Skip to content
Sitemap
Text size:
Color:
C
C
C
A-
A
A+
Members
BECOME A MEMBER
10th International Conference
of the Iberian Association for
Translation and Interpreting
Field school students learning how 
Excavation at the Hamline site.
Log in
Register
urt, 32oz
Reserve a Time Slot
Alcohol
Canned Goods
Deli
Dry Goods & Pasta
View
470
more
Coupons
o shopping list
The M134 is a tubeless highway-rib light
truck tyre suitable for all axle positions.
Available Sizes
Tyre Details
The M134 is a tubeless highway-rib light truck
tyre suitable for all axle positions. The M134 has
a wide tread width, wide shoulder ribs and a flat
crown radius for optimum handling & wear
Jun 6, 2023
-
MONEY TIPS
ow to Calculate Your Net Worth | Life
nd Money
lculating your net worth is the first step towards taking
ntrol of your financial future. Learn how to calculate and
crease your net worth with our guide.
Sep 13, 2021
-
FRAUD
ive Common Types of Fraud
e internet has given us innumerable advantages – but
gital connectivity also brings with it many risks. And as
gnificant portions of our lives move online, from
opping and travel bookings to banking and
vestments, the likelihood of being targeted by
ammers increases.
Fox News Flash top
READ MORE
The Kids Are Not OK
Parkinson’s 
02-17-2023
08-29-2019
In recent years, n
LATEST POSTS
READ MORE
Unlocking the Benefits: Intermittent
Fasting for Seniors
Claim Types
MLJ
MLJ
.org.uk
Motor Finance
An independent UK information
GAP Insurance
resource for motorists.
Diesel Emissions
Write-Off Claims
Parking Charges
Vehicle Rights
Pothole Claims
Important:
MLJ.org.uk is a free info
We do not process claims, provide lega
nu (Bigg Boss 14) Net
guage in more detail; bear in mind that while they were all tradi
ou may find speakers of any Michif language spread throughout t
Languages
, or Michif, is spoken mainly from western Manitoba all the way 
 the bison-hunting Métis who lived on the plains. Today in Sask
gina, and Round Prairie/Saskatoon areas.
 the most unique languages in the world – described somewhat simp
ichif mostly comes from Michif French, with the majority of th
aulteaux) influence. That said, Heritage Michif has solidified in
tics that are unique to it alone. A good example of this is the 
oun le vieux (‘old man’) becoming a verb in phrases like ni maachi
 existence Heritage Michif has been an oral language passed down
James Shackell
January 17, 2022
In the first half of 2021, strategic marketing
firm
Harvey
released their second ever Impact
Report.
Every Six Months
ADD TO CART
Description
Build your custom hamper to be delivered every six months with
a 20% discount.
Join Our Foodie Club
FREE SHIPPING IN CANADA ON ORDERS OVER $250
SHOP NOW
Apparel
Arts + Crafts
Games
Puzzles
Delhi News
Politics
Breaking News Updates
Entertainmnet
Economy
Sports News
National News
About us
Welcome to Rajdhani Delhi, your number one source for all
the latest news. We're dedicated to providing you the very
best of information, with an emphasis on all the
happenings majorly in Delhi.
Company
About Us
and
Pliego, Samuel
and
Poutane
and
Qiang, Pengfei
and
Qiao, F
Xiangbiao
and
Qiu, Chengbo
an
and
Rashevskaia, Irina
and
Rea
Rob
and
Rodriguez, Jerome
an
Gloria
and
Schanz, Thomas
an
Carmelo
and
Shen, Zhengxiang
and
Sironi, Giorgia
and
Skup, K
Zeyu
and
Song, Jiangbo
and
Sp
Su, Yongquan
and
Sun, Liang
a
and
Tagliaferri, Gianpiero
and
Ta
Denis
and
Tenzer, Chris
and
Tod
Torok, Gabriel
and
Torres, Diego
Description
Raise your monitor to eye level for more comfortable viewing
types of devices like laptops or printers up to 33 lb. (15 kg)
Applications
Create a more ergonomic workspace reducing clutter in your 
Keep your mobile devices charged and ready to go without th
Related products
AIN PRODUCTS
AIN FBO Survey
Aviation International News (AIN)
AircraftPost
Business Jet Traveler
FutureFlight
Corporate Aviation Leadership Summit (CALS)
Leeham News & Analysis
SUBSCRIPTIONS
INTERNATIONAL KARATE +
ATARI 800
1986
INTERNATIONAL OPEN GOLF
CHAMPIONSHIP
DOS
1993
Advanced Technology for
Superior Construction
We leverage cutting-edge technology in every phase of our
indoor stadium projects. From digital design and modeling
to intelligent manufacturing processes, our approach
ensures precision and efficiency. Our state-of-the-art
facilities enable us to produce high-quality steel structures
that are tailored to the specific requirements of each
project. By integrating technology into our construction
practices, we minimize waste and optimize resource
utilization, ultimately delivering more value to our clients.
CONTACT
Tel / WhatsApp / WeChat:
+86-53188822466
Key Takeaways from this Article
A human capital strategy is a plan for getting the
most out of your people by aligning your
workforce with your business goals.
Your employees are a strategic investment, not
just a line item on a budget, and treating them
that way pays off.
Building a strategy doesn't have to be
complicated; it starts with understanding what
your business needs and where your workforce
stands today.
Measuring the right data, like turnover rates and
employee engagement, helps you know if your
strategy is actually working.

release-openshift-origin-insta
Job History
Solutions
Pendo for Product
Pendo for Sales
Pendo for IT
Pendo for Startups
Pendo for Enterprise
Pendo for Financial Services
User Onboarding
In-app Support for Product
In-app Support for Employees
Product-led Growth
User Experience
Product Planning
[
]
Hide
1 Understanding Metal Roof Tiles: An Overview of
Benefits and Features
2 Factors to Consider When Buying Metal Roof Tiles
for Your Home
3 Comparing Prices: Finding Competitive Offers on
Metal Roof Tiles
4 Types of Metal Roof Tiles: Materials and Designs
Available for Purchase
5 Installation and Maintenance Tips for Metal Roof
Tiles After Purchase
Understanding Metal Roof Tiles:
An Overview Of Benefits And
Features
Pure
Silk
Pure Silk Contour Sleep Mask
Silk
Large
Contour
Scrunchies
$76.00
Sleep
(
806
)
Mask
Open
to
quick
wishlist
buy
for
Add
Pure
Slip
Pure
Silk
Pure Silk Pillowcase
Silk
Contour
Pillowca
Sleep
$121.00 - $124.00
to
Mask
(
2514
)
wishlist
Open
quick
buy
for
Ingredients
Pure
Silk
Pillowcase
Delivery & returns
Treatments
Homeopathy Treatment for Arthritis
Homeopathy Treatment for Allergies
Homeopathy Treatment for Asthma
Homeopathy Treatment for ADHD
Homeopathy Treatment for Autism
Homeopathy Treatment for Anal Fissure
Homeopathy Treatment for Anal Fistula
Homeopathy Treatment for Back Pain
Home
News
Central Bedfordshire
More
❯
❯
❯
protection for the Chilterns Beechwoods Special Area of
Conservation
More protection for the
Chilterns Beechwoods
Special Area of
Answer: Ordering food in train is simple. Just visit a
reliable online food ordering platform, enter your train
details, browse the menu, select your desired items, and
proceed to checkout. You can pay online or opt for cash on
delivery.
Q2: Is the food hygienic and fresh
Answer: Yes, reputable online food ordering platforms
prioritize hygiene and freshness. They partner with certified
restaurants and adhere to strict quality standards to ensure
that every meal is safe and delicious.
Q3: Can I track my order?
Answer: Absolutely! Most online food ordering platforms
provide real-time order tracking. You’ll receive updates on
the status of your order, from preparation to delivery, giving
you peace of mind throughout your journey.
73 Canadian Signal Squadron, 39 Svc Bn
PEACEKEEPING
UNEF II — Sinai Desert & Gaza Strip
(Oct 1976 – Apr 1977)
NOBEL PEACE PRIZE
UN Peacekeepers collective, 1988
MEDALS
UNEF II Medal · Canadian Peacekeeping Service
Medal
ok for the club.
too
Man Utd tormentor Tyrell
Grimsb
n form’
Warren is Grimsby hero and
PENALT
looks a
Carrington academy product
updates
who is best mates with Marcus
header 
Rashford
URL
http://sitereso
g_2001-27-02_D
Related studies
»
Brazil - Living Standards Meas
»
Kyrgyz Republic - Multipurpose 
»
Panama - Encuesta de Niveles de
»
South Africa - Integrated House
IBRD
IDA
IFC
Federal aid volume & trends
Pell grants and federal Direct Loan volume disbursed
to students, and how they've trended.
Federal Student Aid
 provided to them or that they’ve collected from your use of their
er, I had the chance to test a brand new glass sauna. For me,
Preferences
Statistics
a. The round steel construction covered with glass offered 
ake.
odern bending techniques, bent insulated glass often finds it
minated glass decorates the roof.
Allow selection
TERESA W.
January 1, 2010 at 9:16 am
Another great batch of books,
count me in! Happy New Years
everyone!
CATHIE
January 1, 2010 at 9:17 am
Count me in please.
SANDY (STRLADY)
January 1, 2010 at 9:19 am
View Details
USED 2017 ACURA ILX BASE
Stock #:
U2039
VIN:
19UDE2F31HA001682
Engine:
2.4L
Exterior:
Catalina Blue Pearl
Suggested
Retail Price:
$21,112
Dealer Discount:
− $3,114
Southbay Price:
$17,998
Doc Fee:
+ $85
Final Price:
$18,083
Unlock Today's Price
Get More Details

......

** REQUIRED ACTION **
For this exercise, output exactly the lines above from the line with "Answer: Yes, reputable" to the line with "Federal Student Aid", counting both, and leave out the rest.

** SOLUTION **
Answer: Yes, reputable online food ordering platforms
prioritize hygiene and freshness. They partner with certified
restaurants and adhere to strict quality standards to ensure
that every meal is safe and delicious.
Q3: Can I track my order?
Answer: Absolutely! Most online food ordering platforms
provide real-time order tracking. You’ll receive updates on
the status of your order, from preparation to delivery, giving
you peace of mind throughout your journey.
73 Canadian Signal Squadron, 39 Svc Bn
PEACEKEEPING
UNEF II — Sinai Desert & Gaza Strip
(Oct 1976 – Apr 1977)
NOBEL PEACE PRIZE
UN Peacekeepers collective, 1988
MEDALS
UNEF II Medal · Canadian Peacekeeping Service
Medal
ok for the club.
too
Man Utd tormentor Tyrell
Grimsb
n form’
Warren is Grimsby hero and
PENALT
looks a
Carrington academy product
updates
who is best mates with Marcus
header 
Rashford
URL
http://sitereso
g_2001-27-02_D
Related studies
»
Brazil - Living Standards Meas
»
Kyrgyz Republic - Multipurpose 
»
Panama - Encuesta de Niveles de
»
South Africa - Integrated House
IBRD
IDA
IFC
Federal aid volume & trends
Pell grants and federal Direct Loan volume disbursed
to students, and how they've trended.
Federal Student Aid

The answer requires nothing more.